The county people shook their heads. They told each other that Lady Eversleigh was a hypocrite and an actress. She had never really loved her child—she had played the part of a sorrowing widow and a devoted mother for two years and a half, in the hope that by this means she would regain her position in society.

And now, finding that this was impossible, she had all of a sudden grown tired of playing her part, and had gone off to the Continent to spend her money, and enjoy her life after her own fashion.

This was what the world said of Honoria Eversleigh; but if those who spoke of her could have possessed themselves of her secrets, they would have discovered something very different from that which they imagined.

Lady Eversleigh left the castle in the early part of November accompanied only by her maid, Jane Payland.

A strange time of the year in which to start for the Continent, people said.
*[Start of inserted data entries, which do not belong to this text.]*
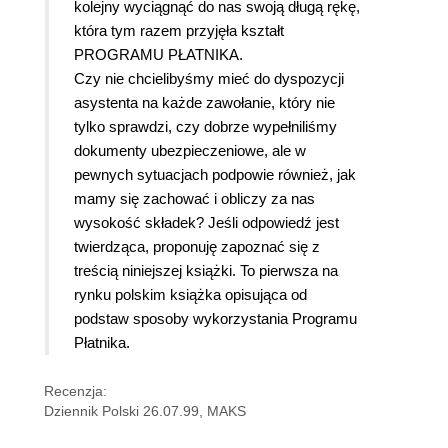
kolejny wyciągnąć do nas swoją długą rękę,
która tym razem przyjęła kształt
PROGRAMU PŁATNIKA.
Czy nie chcielibyśmy mieć do dyspozycji
asystenta na każde zawołanie, który nie
tylko sprawdzi, czy dobrze wypełniliśmy
dokumenty ubezpieczeniowe, ale w
pewnych sytuacjach podpowie również, jak
mamy się zachować i obliczy za nas
wysokość składek? Jeśli odpowiedź jest
twierdząca, proponuję zapoznać się z
treścią niniejszej książki. To pierwsza na
rynku polskim książka opisująca od
podstaw sposoby wykorzystania Programu
Płatnika.
Recenzja:
Dziennik Polski 26.07.99, MAKS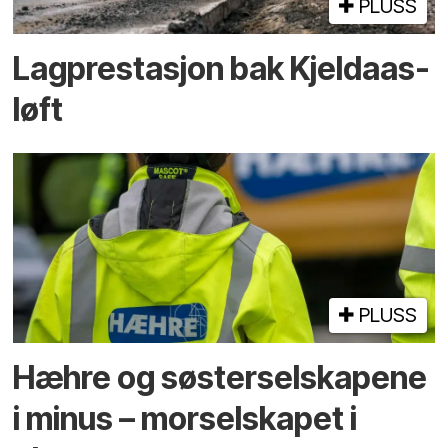
PLUSS
Lagprestasjon bak Kjeldaas-
løft
PLUSS
Hæhre og søster­selskapene
i minus – mor­selskapet i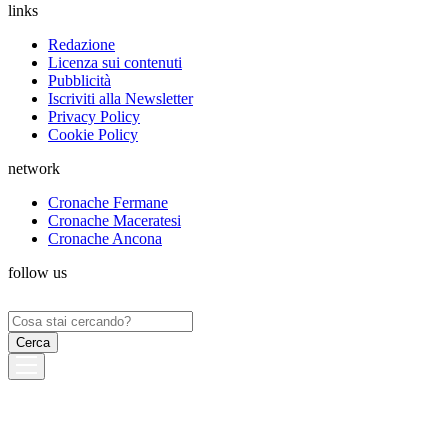
links
Redazione
Licenza sui contenuti
Pubblicità
Iscriviti alla Newsletter
Privacy Policy
Cookie Policy
network
Cronache Fermane
Cronache Maceratesi
Cronache Ancona
follow us
Ricerca
per:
It seemed still more strange that a woman of Lady Eversleigh's rank and fortune should go on a Continental journey with no other attendant than a maid-servant.

If the eyes of the world could have followed Lady Eversleigh, they would have made startling discoveries.

While it was generally supposed that the baronet's widow was on her way to Rome or Naples, two plainly-dressed women took possession of unpretending lodgings in Percy Street, Tottenham Court Road.

The apartments were taken by a lady who called herself Mrs. Eden, and who required them only for herself and maid. The apartments consisted of two large drawing-rooms, two bedrooms on the floor above, and a dressing-room adjoining the best bedroom.

The proprietor of the house was a Belgian merchant, called Jacob
Mulck—a sedate old bachelor, who took a great deal of snuff, and
Disquieted himself very little about the world in general, so long as
life went smoothly for himself.

The remaining occupant of the house was a medical student, who rented one of the rooms on the third floor. Another room on the same floor was to let.